The state line of North Carolina runs through the middle of the National Park. While it is the most visited National Park, it is also one of the youngest and the only one without an admission fee. As always, the reasons are peculiar. The no fee rule is so because the road that runs through the main “gap” in the mountains is U.S. 441, the Newfound Gap Road that was the main commerce route to the East Coast for Tennessee at the time it agreed to sell the land to the Federal Government. The deeding included the provision that “no toll or license fee shall ever be imposed” to use the road. While I-40 has long ago replaced the route, the legislature has never changed the provision. North Carolina transferred its section of the road by “abandonment” and no restriction was imposed. It is called a “Gap” because that low place between peaks in the South is called that instead of a “Pass” as in the West and a “Notch” in New England.
It is a “young” Park because it was created by President Franklin Roosevelt in when much of it was settled land. Unlike the many parks in Western States that were still on Government or vacant land, the land had to be purchased from states and private individuals to create the Park. Cades Cove, a farm community on top of the mountains was the community most opposed to the formation of the park. John W. Oliver fought to keep it out of the park well into the 1930’s. More about John later in the trip. The Baptist Congregation remained outraged enough to defy the Park Service by using the existing “Primitive” church in the farm community until well into the 1960’s.
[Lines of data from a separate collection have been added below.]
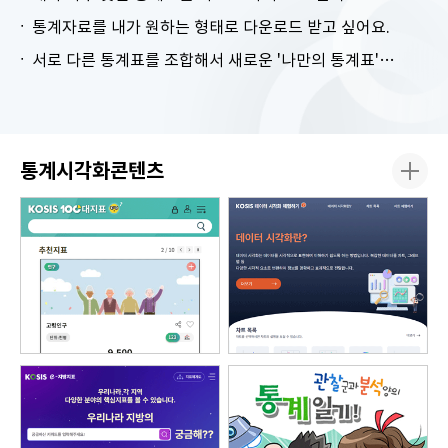
통계자료를 내가 원하는 형태로 다운로드 받고 싶어요.
서로 다른 통계표를 조합해서 새로운 '나만의 통계표'를 만들고 싶어요.
통계시각화콘텐츠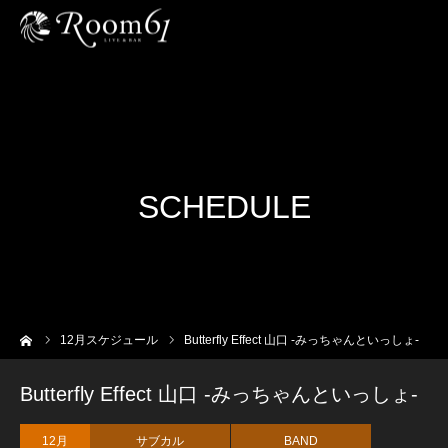
SCHEDULE
ーム
12
月スケジュール
Butterfly Effect 山口 -みっちゃんといっしょ-
Butterfly Effect 山口 -みっちゃんといっしょ-
12月
サブカル
BAND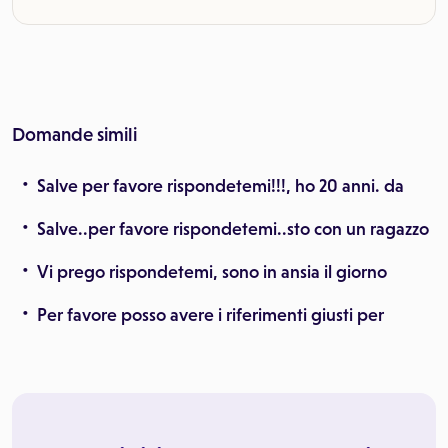
Domande simili
Salve per favore rispondetemi!!!, ho 20 anni. da
Salve..per favore rispondetemi..sto con un ragazzo
Vi prego rispondetemi, sono in ansia il giorno
Per favore posso avere i riferimenti giusti per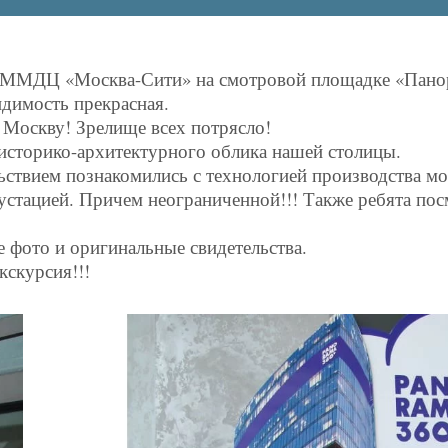
 в ММДЦ «Москва-Сити» на смотровой площадке «Пано
идимость прекрасная.
 Москву! Зрелище всех потрясло!
 историко-архитектурного облика нашей столицы.
ьствием познакомились с технологией производства м
дегустацией. Причем неограниченной!!! Также ребята по
е фото и оригинальные свидетельства.
кскурсия!!!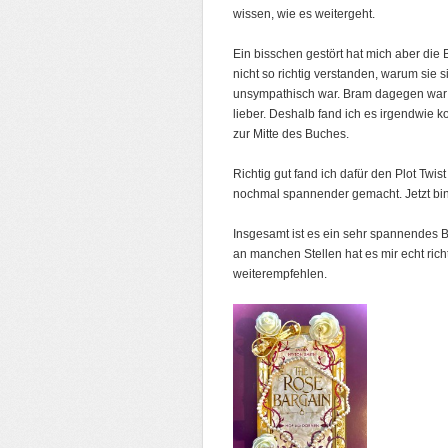
wissen, wie es weitergeht.
Ein bisschen gestört hat mich aber die
nicht so richtig verstanden, warum sie s
unsympathisch war. Bram dagegen war a
lieber. Deshalb fand ich es irgendwie ko
zur Mitte des Buches.
Richtig gut fand ich dafür den Plot Twi
nochmal spannender gemacht. Jetzt bin 
Insgesamt ist es ein sehr spannendes B
an manchen Stellen hat es mir echt richt
weiterempfehlen.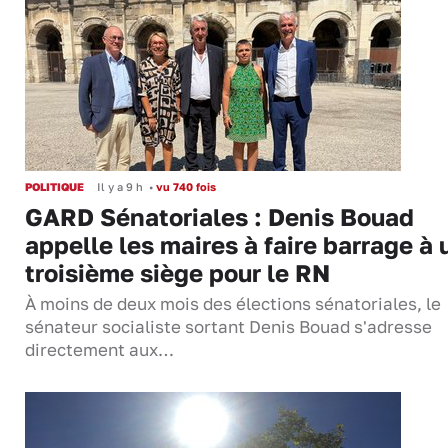
POLITIQUE
Il y a 9 h
•
vu 740 fois
GARD Sénatoriales : Denis Bouad
appelle les maires à faire barrage à 
troisième siège pour le RN
À moins de deux mois des élections sénatoriales, le
sénateur socialiste sortant Denis Bouad s'adresse
directement aux…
It is another of those hauntingly beautiful places I recall from my trip through it ten years ago. Much of the beauty takes time to find behind the commercialism of the nearby communities. We have resolved to spend enough of it this trip before rolling north on the Blue Ridge Parkway and through the Shenandoah. The Western leg will likely be a northern one with maybe a little of Canada and old friends along the way.
We’d be pleased to have you with us, my faithful iron Lady and me. We have a new traveling companion. “Jim,” a Gnome who watches over us from the dashboard when we stop at night. He is also known as Santiago in deference to my traveling companion’s preference for things Spanish. He’s a cowboy. Never says much, just stands there with his hands in his pockets with a smile and a twinkle in his eye.
So saddle up and come along, we’ll be glad for the company and will try to amuse, enlighten, or inform as we travel the back roads from here to there by way of the any excellent adventure we may find up arround the bend.